Materials provided:

************

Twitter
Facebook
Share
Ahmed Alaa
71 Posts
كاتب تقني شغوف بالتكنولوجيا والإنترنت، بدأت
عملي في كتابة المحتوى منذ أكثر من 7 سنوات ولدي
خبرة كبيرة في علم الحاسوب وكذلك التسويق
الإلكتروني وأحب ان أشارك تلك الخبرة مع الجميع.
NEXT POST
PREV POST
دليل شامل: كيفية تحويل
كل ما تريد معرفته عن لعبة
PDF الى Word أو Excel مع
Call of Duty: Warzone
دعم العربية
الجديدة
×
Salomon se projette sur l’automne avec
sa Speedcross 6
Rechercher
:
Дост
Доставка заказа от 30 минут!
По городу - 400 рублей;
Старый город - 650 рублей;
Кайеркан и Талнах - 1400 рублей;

************

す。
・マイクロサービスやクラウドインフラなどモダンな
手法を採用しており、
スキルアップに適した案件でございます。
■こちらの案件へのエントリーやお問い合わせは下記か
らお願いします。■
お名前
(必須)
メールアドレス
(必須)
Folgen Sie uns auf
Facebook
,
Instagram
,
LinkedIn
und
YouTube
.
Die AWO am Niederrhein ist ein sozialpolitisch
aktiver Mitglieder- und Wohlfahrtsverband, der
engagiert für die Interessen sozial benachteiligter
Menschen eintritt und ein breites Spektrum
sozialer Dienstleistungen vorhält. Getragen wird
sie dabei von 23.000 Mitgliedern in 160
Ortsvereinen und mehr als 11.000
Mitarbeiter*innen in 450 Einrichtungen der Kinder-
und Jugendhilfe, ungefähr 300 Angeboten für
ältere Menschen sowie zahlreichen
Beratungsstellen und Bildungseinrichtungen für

************

Task item: Which lines in the listing hold the word "рублей"? Copy them out.

Solution:
По городу - 400 рублей;
Старый город - 650 рублей;
Кайеркан и Талнах - 1400 рублей;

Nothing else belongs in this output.